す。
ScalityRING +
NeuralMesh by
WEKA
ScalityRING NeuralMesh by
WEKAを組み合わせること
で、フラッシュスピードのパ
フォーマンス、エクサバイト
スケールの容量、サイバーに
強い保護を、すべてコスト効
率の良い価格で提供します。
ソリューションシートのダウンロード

EXERCISE ▸
Once you reach the line that contains "で、フラッシュスピードのパ", transcribe it and all remaining lines of the listing exactly; skip everything before it.

ANSWER SPACE ▸
で、フラッシュスピードのパ
フォーマンス、エクサバイト
スケールの容量、サイバーに
強い保護を、すべてコスト効
率の良い価格で提供します。
ソリューションシートのダウンロード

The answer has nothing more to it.